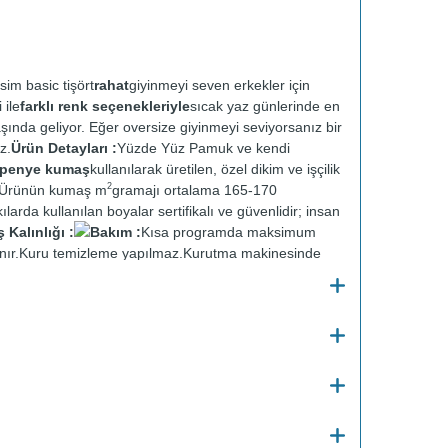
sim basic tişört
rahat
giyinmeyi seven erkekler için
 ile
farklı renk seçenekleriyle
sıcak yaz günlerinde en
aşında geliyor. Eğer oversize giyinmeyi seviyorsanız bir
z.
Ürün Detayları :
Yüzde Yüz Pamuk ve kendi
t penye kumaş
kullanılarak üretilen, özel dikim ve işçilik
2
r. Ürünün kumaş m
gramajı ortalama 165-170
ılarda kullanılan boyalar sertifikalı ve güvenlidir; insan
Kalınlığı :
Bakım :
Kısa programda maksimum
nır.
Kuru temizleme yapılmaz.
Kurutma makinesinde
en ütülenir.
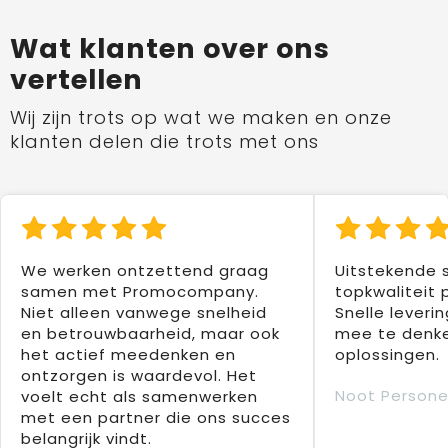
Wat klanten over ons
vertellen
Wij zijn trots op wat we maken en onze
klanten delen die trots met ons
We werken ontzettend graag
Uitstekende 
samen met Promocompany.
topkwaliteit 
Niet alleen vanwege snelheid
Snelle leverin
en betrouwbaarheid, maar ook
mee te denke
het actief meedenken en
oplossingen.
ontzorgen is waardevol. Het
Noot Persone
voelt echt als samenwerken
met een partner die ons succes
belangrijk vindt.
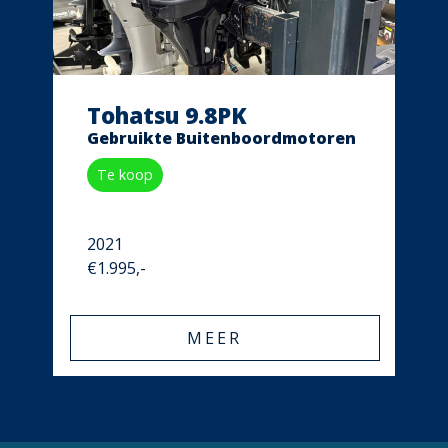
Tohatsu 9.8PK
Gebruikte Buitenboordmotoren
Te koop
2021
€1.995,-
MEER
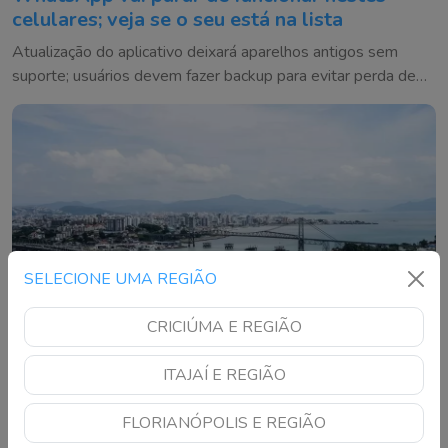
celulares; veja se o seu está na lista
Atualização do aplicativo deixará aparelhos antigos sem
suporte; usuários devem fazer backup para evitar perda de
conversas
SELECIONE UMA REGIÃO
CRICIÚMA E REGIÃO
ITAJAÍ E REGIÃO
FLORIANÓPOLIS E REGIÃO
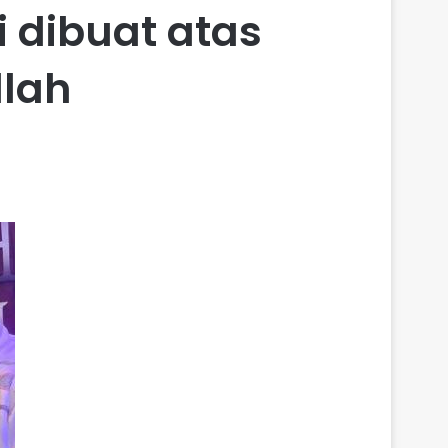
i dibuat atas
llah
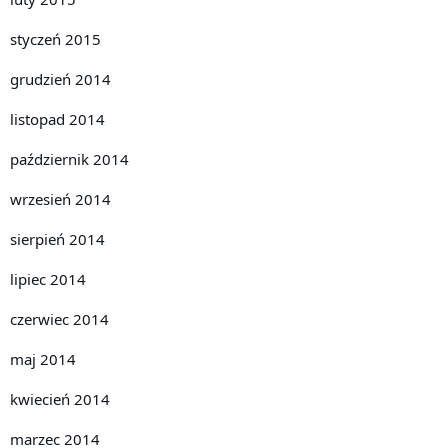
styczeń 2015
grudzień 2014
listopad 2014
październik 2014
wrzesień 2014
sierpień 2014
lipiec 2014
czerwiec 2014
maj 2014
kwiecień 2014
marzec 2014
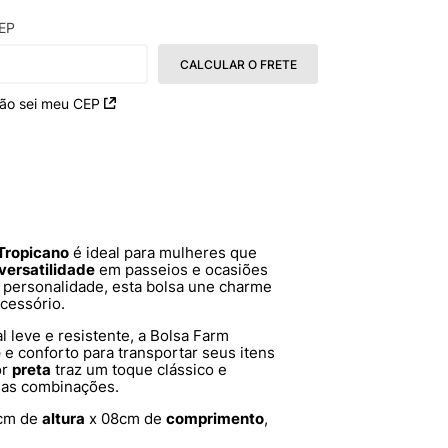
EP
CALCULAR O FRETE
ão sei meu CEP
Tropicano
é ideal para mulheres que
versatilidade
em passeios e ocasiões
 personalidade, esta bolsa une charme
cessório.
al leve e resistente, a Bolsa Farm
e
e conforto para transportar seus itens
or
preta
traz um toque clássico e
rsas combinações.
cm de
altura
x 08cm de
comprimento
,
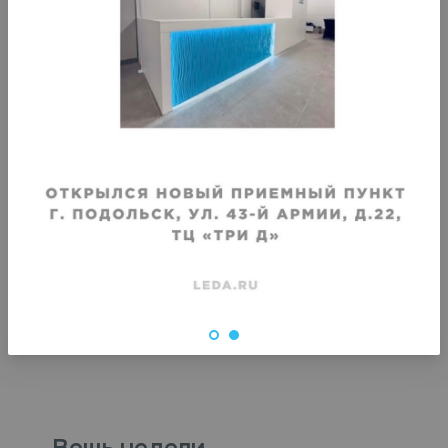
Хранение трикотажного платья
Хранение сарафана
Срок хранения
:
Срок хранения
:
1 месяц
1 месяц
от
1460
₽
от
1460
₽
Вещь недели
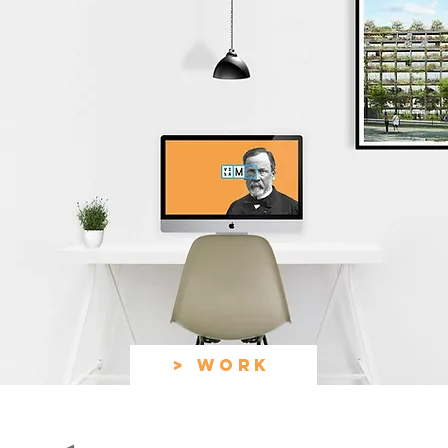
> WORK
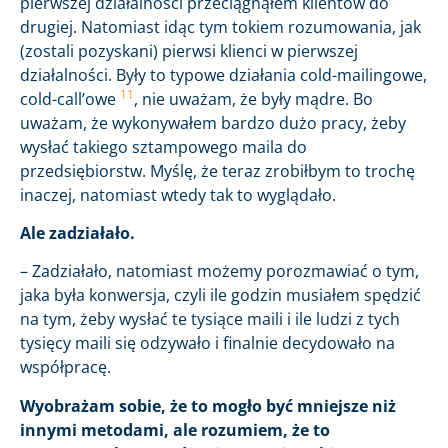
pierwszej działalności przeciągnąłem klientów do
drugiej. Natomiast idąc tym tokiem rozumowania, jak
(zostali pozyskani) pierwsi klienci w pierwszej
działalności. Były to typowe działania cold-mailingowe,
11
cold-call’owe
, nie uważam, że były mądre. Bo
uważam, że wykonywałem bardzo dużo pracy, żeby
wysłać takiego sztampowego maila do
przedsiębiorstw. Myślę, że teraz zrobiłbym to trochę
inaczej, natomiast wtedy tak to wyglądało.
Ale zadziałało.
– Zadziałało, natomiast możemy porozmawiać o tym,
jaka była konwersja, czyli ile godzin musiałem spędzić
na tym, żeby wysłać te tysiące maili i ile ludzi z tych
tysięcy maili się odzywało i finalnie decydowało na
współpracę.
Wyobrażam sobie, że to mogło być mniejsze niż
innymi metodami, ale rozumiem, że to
....
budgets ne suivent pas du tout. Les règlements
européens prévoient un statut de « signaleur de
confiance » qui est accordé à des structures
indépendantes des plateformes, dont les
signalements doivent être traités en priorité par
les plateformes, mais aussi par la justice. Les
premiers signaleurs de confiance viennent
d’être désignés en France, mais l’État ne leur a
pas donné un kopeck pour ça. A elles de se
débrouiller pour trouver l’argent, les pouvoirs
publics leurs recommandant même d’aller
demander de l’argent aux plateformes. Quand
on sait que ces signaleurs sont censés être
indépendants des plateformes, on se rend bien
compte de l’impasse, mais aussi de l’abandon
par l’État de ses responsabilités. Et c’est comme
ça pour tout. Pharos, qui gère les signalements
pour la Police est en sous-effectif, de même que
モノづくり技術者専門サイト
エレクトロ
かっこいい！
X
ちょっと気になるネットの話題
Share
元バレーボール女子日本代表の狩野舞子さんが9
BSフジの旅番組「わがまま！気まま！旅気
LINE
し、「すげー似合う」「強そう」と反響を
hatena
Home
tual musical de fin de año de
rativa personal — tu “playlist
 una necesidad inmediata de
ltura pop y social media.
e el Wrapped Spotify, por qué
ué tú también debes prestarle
....
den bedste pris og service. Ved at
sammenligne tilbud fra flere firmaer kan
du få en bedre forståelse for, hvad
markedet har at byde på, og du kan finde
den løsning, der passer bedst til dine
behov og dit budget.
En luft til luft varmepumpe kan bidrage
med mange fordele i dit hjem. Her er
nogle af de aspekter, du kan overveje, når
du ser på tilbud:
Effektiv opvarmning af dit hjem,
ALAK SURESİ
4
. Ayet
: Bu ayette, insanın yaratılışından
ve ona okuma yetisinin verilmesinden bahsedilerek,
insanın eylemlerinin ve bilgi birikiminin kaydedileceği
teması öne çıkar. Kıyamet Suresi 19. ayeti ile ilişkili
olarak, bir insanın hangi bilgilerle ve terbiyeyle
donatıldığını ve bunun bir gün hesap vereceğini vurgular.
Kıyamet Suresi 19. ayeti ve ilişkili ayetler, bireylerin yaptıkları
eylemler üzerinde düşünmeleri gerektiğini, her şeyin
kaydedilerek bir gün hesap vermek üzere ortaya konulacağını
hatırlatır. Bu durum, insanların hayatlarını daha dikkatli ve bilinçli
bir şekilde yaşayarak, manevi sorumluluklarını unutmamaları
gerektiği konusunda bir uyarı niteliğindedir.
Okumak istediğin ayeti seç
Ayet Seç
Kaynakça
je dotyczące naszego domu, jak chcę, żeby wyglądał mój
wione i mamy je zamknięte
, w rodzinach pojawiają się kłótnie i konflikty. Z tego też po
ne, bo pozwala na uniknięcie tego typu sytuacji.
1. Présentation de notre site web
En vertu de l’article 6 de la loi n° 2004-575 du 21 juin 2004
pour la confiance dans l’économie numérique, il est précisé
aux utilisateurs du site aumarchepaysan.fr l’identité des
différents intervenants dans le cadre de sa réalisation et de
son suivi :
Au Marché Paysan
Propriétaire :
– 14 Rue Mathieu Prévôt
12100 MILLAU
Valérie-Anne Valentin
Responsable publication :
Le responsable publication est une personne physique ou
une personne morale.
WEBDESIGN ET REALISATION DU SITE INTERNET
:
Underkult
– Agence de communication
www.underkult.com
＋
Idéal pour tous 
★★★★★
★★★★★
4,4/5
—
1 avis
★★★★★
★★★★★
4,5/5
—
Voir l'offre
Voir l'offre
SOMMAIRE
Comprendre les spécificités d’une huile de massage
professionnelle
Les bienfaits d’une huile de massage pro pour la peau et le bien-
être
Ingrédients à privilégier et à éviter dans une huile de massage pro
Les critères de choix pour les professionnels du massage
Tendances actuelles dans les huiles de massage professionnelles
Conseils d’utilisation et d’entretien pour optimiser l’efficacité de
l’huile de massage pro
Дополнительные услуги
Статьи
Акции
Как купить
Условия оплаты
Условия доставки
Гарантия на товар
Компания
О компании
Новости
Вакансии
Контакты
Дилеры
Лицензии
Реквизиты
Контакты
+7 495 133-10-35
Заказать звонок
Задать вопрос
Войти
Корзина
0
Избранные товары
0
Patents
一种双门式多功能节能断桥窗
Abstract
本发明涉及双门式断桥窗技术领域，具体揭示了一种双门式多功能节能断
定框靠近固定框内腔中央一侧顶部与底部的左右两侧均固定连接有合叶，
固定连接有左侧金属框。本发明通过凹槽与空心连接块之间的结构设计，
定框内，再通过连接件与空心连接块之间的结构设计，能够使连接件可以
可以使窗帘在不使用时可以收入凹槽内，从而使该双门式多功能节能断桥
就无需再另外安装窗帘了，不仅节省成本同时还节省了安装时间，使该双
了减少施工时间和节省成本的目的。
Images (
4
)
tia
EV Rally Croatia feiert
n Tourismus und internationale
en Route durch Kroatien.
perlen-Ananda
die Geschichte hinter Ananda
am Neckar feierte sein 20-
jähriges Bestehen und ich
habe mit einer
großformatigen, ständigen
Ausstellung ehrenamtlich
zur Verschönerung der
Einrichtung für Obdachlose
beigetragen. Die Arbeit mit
....
**Your objective**: What you need to produce is an exact copy of the entries above, limited to the lines from the one with "CALCULAR O FRETE" up to and including the one with "innymi metodami, ale rozumiem, że to", without pictures.

**Answer space**:
CALCULAR O FRETE
ão sei meu CEP
Tropicano
é ideal para mulheres que
versatilidade
em passeios e ocasiões
 personalidade, esta bolsa une charme
cessório.
al leve e resistente, a Bolsa Farm
e
e conforto para transportar seus itens
or
preta
traz um toque clássico e
rsas combinações.
cm de
altura
x 08cm de
comprimento
,
Хранение трикотажного платья
Хранение сарафана
Срок хранения
:
Срок хранения
:
1 месяц
1 месяц
от
1460
₽
от
1460
₽
Вещь недели
> WORK
pierwszej działalności przeciągnąłem klientów do
drugiej. Natomiast idąc tym tokiem rozumowania, jak
(zostali pozyskani) pierwsi klienci w pierwszej
działalności. Były to typowe działania cold-mailingowe,
11
cold-call’owe
, nie uważam, że były mądre. Bo
uważam, że wykonywałem bardzo dużo pracy, żeby
wysłać takiego sztampowego maila do
przedsiębiorstw. Myślę, że teraz zrobiłbym to trochę
inaczej, natomiast wtedy tak to wyglądało.
Ale zadziałało.
– Zadziałało, natomiast możemy porozmawiać o tym,
jaka była konwersja, czyli ile godzin musiałem spędzić
na tym, żeby wysłać te tysiące maili i ile ludzi z tych
tysięcy maili się odzywało i finalnie decydowało na
współpracę.
Wyobrażam sobie, że to mogło być mniejsze niż
innymi metodami, ale rozumiem, że to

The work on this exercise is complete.